## WORK REQUEST
All of the data below is to be written out again exactly.

[Extracted records]

=== Begin Enclosure ===

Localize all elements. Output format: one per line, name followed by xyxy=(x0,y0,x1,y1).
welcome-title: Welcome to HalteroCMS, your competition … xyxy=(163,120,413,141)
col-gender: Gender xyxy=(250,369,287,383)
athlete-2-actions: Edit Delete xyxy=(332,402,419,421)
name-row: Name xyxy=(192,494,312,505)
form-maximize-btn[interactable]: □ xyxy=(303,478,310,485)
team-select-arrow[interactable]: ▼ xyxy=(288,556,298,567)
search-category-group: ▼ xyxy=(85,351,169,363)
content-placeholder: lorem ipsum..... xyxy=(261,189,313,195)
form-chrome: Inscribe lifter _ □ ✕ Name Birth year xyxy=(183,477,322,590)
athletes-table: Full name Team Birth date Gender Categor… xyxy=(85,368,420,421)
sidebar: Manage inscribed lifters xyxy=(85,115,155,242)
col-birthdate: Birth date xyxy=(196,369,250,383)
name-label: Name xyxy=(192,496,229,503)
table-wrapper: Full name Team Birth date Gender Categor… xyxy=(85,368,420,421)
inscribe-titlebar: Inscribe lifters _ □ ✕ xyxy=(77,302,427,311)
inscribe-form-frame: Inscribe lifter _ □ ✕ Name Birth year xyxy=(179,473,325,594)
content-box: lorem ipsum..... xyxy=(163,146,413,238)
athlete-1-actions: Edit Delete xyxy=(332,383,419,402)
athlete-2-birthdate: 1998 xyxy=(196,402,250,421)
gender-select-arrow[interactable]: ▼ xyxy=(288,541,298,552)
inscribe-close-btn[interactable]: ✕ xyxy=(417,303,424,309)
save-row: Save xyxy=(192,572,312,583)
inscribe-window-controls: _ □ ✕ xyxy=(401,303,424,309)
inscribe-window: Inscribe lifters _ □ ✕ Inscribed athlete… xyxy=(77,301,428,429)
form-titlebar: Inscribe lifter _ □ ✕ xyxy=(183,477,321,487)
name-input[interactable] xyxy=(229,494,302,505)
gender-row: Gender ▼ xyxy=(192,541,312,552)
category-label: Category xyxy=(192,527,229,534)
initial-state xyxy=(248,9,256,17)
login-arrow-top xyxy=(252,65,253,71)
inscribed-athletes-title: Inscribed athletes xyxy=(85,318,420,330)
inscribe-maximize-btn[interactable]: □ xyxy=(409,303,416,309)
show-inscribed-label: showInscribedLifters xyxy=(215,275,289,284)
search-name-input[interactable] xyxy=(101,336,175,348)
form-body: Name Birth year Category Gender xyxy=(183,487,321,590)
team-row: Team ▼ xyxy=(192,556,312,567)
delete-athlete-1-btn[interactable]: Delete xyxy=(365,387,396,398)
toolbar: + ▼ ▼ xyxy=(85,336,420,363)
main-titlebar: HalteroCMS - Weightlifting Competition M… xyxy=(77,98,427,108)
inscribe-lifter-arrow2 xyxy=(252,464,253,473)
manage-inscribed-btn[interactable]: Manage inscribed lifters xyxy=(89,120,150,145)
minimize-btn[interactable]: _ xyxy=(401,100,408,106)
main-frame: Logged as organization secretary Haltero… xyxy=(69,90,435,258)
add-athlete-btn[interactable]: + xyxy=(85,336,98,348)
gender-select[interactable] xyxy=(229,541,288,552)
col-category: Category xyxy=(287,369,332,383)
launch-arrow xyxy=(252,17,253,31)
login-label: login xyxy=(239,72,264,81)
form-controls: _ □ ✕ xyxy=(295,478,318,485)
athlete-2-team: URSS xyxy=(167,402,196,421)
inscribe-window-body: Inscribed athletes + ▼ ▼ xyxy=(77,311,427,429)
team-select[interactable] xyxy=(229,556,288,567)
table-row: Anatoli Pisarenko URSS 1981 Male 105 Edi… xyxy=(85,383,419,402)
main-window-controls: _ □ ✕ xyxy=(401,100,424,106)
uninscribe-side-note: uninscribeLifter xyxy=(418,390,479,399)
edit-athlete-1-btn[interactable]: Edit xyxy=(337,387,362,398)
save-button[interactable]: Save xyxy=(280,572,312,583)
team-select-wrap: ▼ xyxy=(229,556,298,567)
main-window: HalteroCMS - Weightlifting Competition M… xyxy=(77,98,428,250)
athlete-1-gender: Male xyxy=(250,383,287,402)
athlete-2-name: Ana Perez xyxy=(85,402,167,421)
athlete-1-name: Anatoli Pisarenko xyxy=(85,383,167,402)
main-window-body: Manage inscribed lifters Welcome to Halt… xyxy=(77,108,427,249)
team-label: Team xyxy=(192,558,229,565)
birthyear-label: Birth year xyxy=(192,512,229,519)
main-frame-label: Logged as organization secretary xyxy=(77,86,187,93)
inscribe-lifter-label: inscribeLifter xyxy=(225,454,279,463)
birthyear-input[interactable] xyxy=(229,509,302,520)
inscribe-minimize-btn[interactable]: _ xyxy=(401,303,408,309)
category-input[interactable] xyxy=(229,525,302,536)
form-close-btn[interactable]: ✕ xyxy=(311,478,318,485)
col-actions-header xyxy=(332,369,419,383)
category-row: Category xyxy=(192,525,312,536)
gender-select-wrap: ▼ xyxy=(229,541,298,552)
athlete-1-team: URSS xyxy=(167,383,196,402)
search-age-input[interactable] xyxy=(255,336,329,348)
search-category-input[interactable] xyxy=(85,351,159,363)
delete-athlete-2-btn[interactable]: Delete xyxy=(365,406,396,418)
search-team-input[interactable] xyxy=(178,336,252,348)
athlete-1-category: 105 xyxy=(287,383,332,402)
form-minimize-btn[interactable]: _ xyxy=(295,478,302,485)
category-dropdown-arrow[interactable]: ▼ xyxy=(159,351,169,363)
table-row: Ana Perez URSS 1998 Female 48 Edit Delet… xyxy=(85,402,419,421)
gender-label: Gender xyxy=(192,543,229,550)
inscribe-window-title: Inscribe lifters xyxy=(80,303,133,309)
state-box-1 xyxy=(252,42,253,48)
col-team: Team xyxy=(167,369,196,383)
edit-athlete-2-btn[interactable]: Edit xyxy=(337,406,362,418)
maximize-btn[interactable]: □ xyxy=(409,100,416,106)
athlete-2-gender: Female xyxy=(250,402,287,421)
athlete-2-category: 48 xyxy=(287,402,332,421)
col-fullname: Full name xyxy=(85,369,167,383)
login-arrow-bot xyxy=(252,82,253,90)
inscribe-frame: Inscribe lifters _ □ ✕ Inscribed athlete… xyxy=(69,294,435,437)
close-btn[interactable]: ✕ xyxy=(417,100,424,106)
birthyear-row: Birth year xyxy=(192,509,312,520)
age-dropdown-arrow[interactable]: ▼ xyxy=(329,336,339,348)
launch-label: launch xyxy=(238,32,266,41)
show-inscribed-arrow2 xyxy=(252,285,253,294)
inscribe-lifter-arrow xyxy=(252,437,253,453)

=== End Enclosure ===

## RESULT
Localize all elements. Output format: one per line, name followed by xyxy=(x0,y0,x1,y1).
welcome-title: Welcome to HalteroCMS, your competition … xyxy=(163,120,413,141)
col-gender: Gender xyxy=(250,369,287,383)
athlete-2-actions: Edit Delete xyxy=(332,402,419,421)
name-row: Name xyxy=(192,494,312,505)
form-maximize-btn[interactable]: □ xyxy=(303,478,310,485)
team-select-arrow[interactable]: ▼ xyxy=(288,556,298,567)
search-category-group: ▼ xyxy=(85,351,169,363)
content-placeholder: lorem ipsum..... xyxy=(261,189,313,195)
form-chrome: Inscribe lifter _ □ ✕ Name Birth year xyxy=(183,477,322,590)
athletes-table: Full name Team Birth date Gender Categor… xyxy=(85,368,420,421)
sidebar: Manage inscribed lifters xyxy=(85,115,155,242)
col-birthdate: Birth date xyxy=(196,369,250,383)
name-label: Name xyxy=(192,496,229,503)
table-wrapper: Full name Team Birth date Gender Categor… xyxy=(85,368,420,421)
inscribe-titlebar: Inscribe lifters _ □ ✕ xyxy=(77,302,427,311)
inscribe-form-frame: Inscribe lifter _ □ ✕ Name Birth year xyxy=(179,473,325,594)
content-box: lorem ipsum..... xyxy=(163,146,413,238)
athlete-1-actions: Edit Delete xyxy=(332,383,419,402)
athlete-2-birthdate: 1998 xyxy=(196,402,250,421)
gender-select-arrow[interactable]: ▼ xyxy=(288,541,298,552)
inscribe-close-btn[interactable]: ✕ xyxy=(417,303,424,309)
save-row: Save xyxy=(192,572,312,583)
inscribe-window-controls: _ □ ✕ xyxy=(401,303,424,309)
inscribe-window: Inscribe lifters _ □ ✕ Inscribed athlete… xyxy=(77,301,428,429)
form-titlebar: Inscribe lifter _ □ ✕ xyxy=(183,477,321,487)
name-input[interactable] xyxy=(229,494,302,505)
gender-row: Gender ▼ xyxy=(192,541,312,552)
category-label: Category xyxy=(192,527,229,534)
initial-state xyxy=(248,9,256,17)
login-arrow-top xyxy=(252,65,253,71)
inscribed-athletes-title: Inscribed athletes xyxy=(85,318,420,330)
inscribe-maximize-btn[interactable]: □ xyxy=(409,303,416,309)
show-inscribed-label: showInscribedLifters xyxy=(215,275,289,284)
search-name-input[interactable] xyxy=(101,336,175,348)
form-body: Name Birth year Category Gender xyxy=(183,487,321,590)
team-row: Team ▼ xyxy=(192,556,312,567)
delete-athlete-1-btn[interactable]: Delete xyxy=(365,387,396,398)
toolbar: + ▼ ▼ xyxy=(85,336,420,363)
main-titlebar: HalteroCMS - Weightlifting Competition M… xyxy=(77,98,427,108)
inscribe-lifter-arrow2 xyxy=(252,464,253,473)
manage-inscribed-btn[interactable]: Manage inscribed lifters xyxy=(89,120,150,145)
minimize-btn[interactable]: _ xyxy=(401,100,408,106)
main-frame: Logged as organization secretary Haltero… xyxy=(69,90,435,258)
add-athlete-btn[interactable]: + xyxy=(85,336,98,348)
gender-select[interactable] xyxy=(229,541,288,552)
col-category: Category xyxy=(287,369,332,383)
launch-arrow xyxy=(252,17,253,31)
login-label: login xyxy=(239,72,264,81)
form-controls: _ □ ✕ xyxy=(295,478,318,485)
athlete-2-team: URSS xyxy=(167,402,196,421)
inscribe-window-body: Inscribed athletes + ▼ ▼ xyxy=(77,311,427,429)
team-select[interactable] xyxy=(229,556,288,567)
table-row: Anatoli Pisarenko URSS 1981 Male 105 Edi… xyxy=(85,383,419,402)
main-window-controls: _ □ ✕ xyxy=(401,100,424,106)
uninscribe-side-note: uninscribeLifter xyxy=(418,390,479,399)
edit-athlete-1-btn[interactable]: Edit xyxy=(337,387,362,398)
save-button[interactable]: Save xyxy=(280,572,312,583)
team-select-wrap: ▼ xyxy=(229,556,298,567)
main-window: HalteroCMS - Weightlifting Competition M… xyxy=(77,98,428,250)
athlete-1-gender: Male xyxy=(250,383,287,402)
athlete-2-name: Ana Perez xyxy=(85,402,167,421)
athlete-1-name: Anatoli Pisarenko xyxy=(85,383,167,402)
main-window-body: Manage inscribed lifters Welcome to Halt… xyxy=(77,108,427,249)
team-label: Team xyxy=(192,558,229,565)
birthyear-label: Birth year xyxy=(192,512,229,519)
main-frame-label: Logged as organization secretary xyxy=(77,86,187,93)
inscribe-lifter-label: inscribeLifter xyxy=(225,454,279,463)
birthyear-input[interactable] xyxy=(229,509,302,520)
inscribe-minimize-btn[interactable]: _ xyxy=(401,303,408,309)
category-input[interactable] xyxy=(229,525,302,536)
form-close-btn[interactable]: ✕ xyxy=(311,478,318,485)
col-actions-header xyxy=(332,369,419,383)
category-row: Category xyxy=(192,525,312,536)
gender-select-wrap: ▼ xyxy=(229,541,298,552)
athlete-1-team: URSS xyxy=(167,383,196,402)
search-age-input[interactable] xyxy=(255,336,329,348)
search-category-input[interactable] xyxy=(85,351,159,363)
delete-athlete-2-btn[interactable]: Delete xyxy=(365,406,396,418)
search-team-input[interactable] xyxy=(178,336,252,348)
athlete-1-category: 105 xyxy=(287,383,332,402)
form-minimize-btn[interactable]: _ xyxy=(295,478,302,485)
category-dropdown-arrow[interactable]: ▼ xyxy=(159,351,169,363)
table-row: Ana Perez URSS 1998 Female 48 Edit Delet… xyxy=(85,402,419,421)
gender-label: Gender xyxy=(192,543,229,550)
inscribe-window-title: Inscribe lifters xyxy=(80,303,133,309)
state-box-1 xyxy=(252,42,253,48)
col-team: Team xyxy=(167,369,196,383)
edit-athlete-2-btn[interactable]: Edit xyxy=(337,406,362,418)
maximize-btn[interactable]: □ xyxy=(409,100,416,106)
athlete-2-gender: Female xyxy=(250,402,287,421)
athlete-2-category: 48 xyxy=(287,402,332,421)
col-fullname: Full name xyxy=(85,369,167,383)
login-arrow-bot xyxy=(252,82,253,90)
inscribe-frame: Inscribe lifters _ □ ✕ Inscribed athlete… xyxy=(69,294,435,437)
close-btn[interactable]: ✕ xyxy=(417,100,424,106)
birthyear-row: Birth year xyxy=(192,509,312,520)
age-dropdown-arrow[interactable]: ▼ xyxy=(329,336,339,348)
launch-label: launch xyxy=(238,32,266,41)
show-inscribed-arrow2 xyxy=(252,285,253,294)
inscribe-lifter-arrow xyxy=(252,437,253,453)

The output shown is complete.